Welcome to Operator Curator’s documentation!
Curator (/ˈkyo͝orˌādər/) is an air-gapped infrastructure consumption analysis project for OpenShift Container Platform.
Check out the About section for further information, including how to installation the project.
Note
This project is under active development.
Contents
About
Operator Curator
Operator Curator is an air-gapped infrastructure consumption analysis tool for the Red Hat OpenShift Container Platform. Curator retrieves infrastructure utilization for the OpenShift Platform using Operator koku-metrics and provides users the ability to query the infrastructure utilization based on time period, namespace, and infrastructure parameters.
Users can generate periodic standard and custom reports on infrastructure utilization, which are optionally delivered through automated emails. Curator also provides APIs to query the information utilization data that is stored in a database in the OpenShift cluster and it can also be used to feed data collected to any infrastructure billing system or business intelligence system. Additionally, Curator also provides administrators of the OpenShift cluster the option to back up their cluster infrastructure consumption data to S3-compatible storage.
You need to have administrator access to an OpenShift v.4.5+ cluster to deploy Operator Curator. For more information on the prerequisites, please view the Requirements section. Once deployed, all the authorized users and systems will be able to view the infrastructure utilization of OpenShift.
Operator Koku-metrics
Operator Koku-metrics can be used to obtain Red Hat OpenShift Container Platform (OCP) usage data and upload it to koku. The Koku-metrics operator utilizes Golang to collect usage data from an OCP cluster installation. You must have access to an OpenShift v.4.5+ cluster.
Usage
Use Cases
With Operator Curator,
- Red Hat OpenShift Platform Administrators can:
know the OpenShift cluster infrastructure utilization for the entire cluster.
view infrastructure utilization for any individual namespace.
view aggregated infrastructure utilization for a group of namespaces.
notice the infrastructure utilization trend over time.
get weekly, daily and monthly reports for the OpenShift infrastructure utilization.
query Curator API to get the latest OpenShift infrastructure utilization.
back up the infrastructure utilization data on S3-compatible storage.
- Analysts can:
pass the infrastructure usage data to an internal billing system.
export the infrastructure usage data in CSV format to any tool.
Features
Periodic Reports
Using Curator, an administrator of OCP can generate daily, weekly and monthly infrastructure utilization reports generated in the form of a CSV file.
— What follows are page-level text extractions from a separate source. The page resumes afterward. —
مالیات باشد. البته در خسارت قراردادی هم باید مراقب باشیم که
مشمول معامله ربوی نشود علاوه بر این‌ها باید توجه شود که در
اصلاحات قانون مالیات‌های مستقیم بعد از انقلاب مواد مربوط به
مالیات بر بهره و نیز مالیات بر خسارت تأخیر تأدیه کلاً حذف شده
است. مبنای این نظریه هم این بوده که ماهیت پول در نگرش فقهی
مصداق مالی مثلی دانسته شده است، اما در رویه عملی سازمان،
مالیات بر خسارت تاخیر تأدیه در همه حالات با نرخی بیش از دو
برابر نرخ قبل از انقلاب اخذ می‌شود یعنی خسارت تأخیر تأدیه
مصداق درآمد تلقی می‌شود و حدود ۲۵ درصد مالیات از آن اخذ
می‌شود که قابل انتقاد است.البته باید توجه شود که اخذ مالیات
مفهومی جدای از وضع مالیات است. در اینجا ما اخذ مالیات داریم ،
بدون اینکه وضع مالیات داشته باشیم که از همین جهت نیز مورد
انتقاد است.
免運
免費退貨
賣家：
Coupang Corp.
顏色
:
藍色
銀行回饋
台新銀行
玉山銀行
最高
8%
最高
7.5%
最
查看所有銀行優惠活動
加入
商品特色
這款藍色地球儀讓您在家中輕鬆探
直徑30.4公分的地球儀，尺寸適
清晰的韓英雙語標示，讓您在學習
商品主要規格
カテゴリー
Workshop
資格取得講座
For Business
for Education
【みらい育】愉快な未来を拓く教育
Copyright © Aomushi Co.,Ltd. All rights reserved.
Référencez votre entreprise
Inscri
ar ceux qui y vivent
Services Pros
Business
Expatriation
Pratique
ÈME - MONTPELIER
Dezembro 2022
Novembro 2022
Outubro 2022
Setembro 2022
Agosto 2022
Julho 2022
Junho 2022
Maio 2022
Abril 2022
Administrators will have the ability to set the report start time so that a daily report can be generated after 24 hours, a weekly report can be generated after 7 days and a monthly report can be generated after 30 days.
Custom reports
- Using Curator, an administrator of OCP can also generate infrastructure utilization report between a start time and end time using the Curator API to generate the following reports:
A report for the entire OCP cluster.
A report for a specific namespace.
An aggregated report for a group of namespaces.
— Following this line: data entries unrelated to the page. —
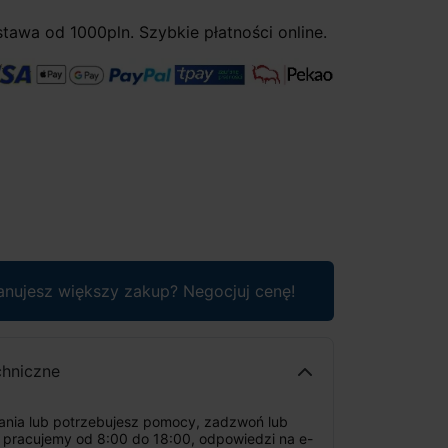
awa od 1000pln. Szybkie płatności online.
anujesz większy zakup? Negocjuj cenę!
chniczne
tania lub potrzebujesz pomocy, zadzwoń lub
: pracujemy od 8:00 do 18:00, odpowiedzi na e-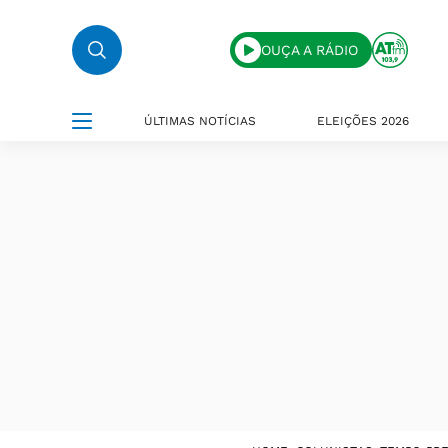
OUÇA A RÁDIO
ÚLTIMAS NOTÍCIAS
ELEIÇÕES 2026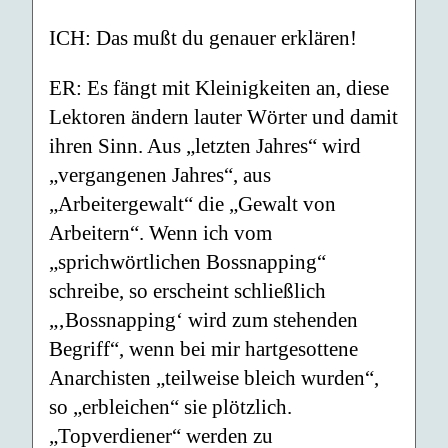
ICH: Das mußt du genauer erklären!
ER: Es fängt mit Kleinigkeiten an, diese
Lektoren ändern lauter Wörter und damit
ihren Sinn. Aus „letzten Jahres“ wird
„vergangenen Jahres“, aus
„Arbeitergewalt“ die „Gewalt von
Arbeitern“. Wenn ich vom
„sprichwörtlichen Bossnapping“
schreibe, so erscheint schließlich
„‚Bossnapping‘ wird zum stehenden
Begriff“, wenn bei mir hartgesottene
Anarchisten „teilweise bleich wurden“,
so „erbleichen“ sie plötzlich.
„Topverdiener“ werden zu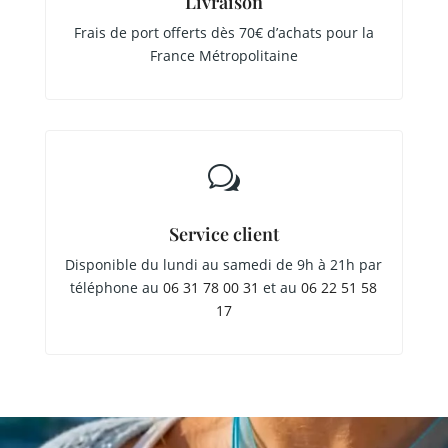
Livraison
Frais de port offerts dès 70€ d’achats pour la
France Métropolitaine
w
Service client
Disponible du lundi au samedi de 9h à 21h par
téléphone au
06 31 78 00 31
et au
06 22 51 58
17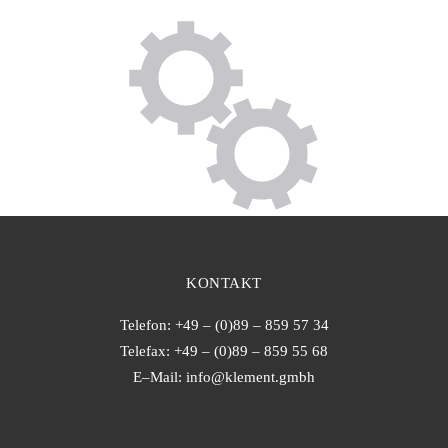
KONTAKT
Telefon: +49 – (0)89 – 859 57 34
Telefax: +49 – (0)89 – 859 55 68
E–Mail:
info@klement.gmbh
Web: www.klement.gmbh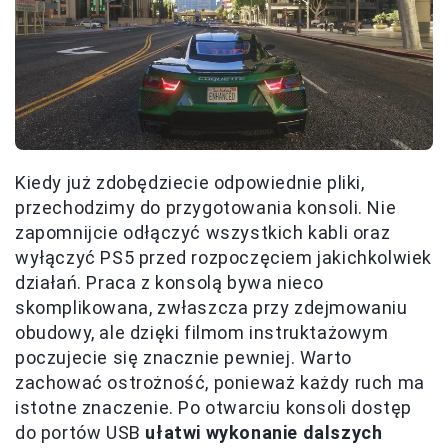
Kiedy już zdobędziecie odpowiednie pliki,
przechodzimy do przygotowania konsoli. Nie
zapomnijcie odłączyć wszystkich kabli oraz
wyłączyć PS5 przed rozpoczęciem jakichkolwiek
działań. Praca z konsolą bywa nieco
skomplikowana, zwłaszcza przy zdejmowaniu
obudowy, ale dzięki filmom instruktażowym
poczujecie się znacznie pewniej. Warto
zachować ostrożność, ponieważ każdy ruch ma
istotne znaczenie. Po otwarciu konsoli dostęp
do portów USB
ułatwi wykonanie dalszych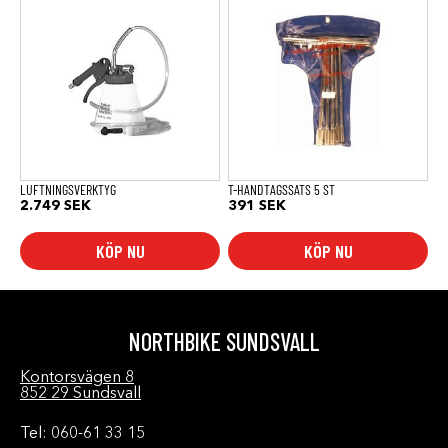
LUFTNINGSVERKTYG
T-HANDTAGSSATS 5 ST
2.749
SEK
391
SEK
KÖP NU
KÖP NU
NORTHBIKE SUNDSVALL
Kontorsvägen 8
852 29 Sundsvall
Tel: 060-61 33 15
A report which contains only specific parameters.
Data pipelining
OCP administrators can run scripts that are packaged in the Curator to stream the infrastructure utilization data collected by Curator to their database for any internal billing machine.
Mailing services (Optional)
Using Curator, OCP administrators will have the ability to automatically send reports that are generated to any email addresses.
S3 backup (Optional)
OCP administrators will have the ability to backup the cluster infrastructure utilization data in a S3-compatible object storage.
System Design
System Architecture

Dependencies
- The install and deploy Operator Curator, the following prerequisites need to be met:
Admin access to OpenShift 4.5+
Install Koku Metrics Operator
You need to install koku-metrics-operator either via operator-hub or command line.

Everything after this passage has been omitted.